About two weeks before the twin tragedies that took the lives of Carrie Fisher and her mother Debbie Reynolds, I purchased The Princess Diarist written by Carrie Fisher which, of course, is now selling like hotcakes on Amazon and topping many best-seller, non-fiction lists. I was curious. The book is sleight and basically a collection of tidbits of what happened during the production of that first film of what everyone thought was, “a cool, off the radar movie directed by a bearded guy from Modesto.”
The then 19-year-old Carrie had kept a diary of rambling prose and poetry which had been gathering dust and which the present 60 year old Carrie had recently resurrected. We learn that she was chosen to play Princess Leia having had only one other screen role, somehow with her side doughnut hairdo and bronze bikini she became a symbol of female empowerment. Thus began a love-hate relationship as Carrie Fisher would be forever, to the day of her recent death, thought of as Princess Leia.

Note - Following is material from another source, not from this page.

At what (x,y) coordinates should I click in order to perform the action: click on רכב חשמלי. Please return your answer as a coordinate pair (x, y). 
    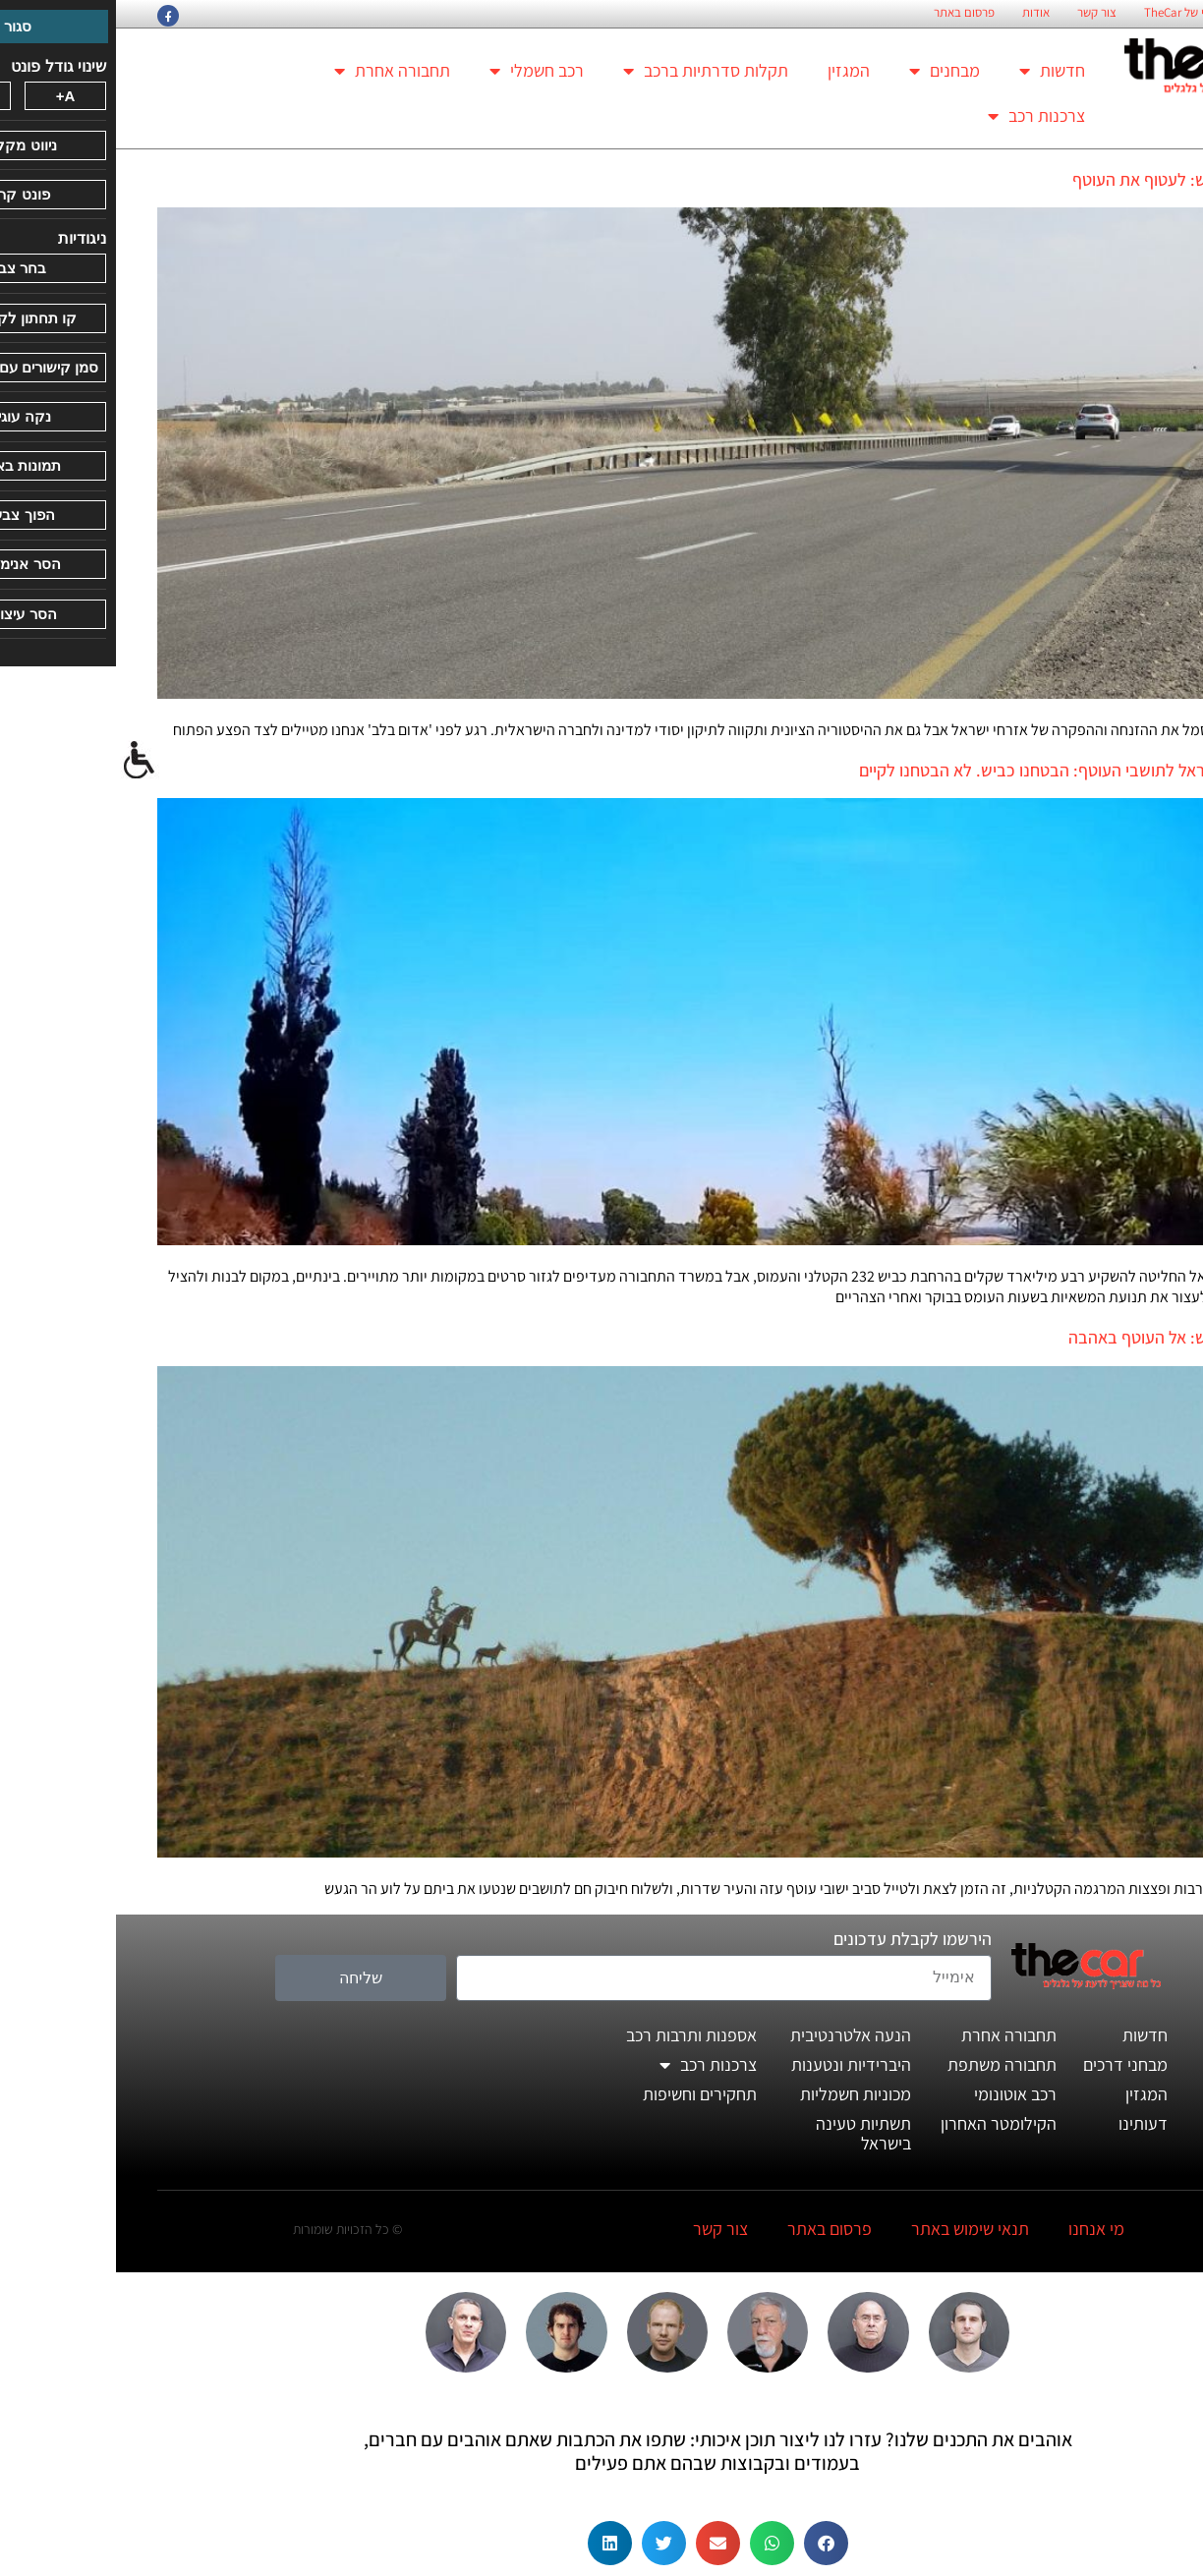     Looking at the image, I should click on (420, 70).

Her book begins by framing the era, 1976. Having endured her father, Eddie Fisher, abandoning the family for Elizabeth Taylor and the second of her mother’s three disastrous marriages, Carrie was already a survivor. While filming in England, the focal point of the narrative is an affair between her and co-star, Harrison Ford, many years her senior and the married father of two. If the reader expects some salacious, heavy breathing details – forget it. What happened was very un-romantic. Saving Carrie from the clutches of some raucous crew members, Ford escorted her to her taxi while both were heavily intoxicated and he had his way with her in the backseat. Their affair continued for the three months shooting schedule. She was smitten. He was mostly stoned and taciturn. The second section deals with the diaries themselves. The prose is over-dramatic and repetitious, The poetry more palatable. The third part covers Carrie today and her ambiguity toward her fans and her fame. She references her many trips to rehab and her failed marriage to Paul Simon. She mentions her daughter, Billie Lourd, whose father left her for another man. Toward the end of her life, she was rarely seen without her beloved dog, Gary. Above all, her deprecating wit dominates. May the force be with her.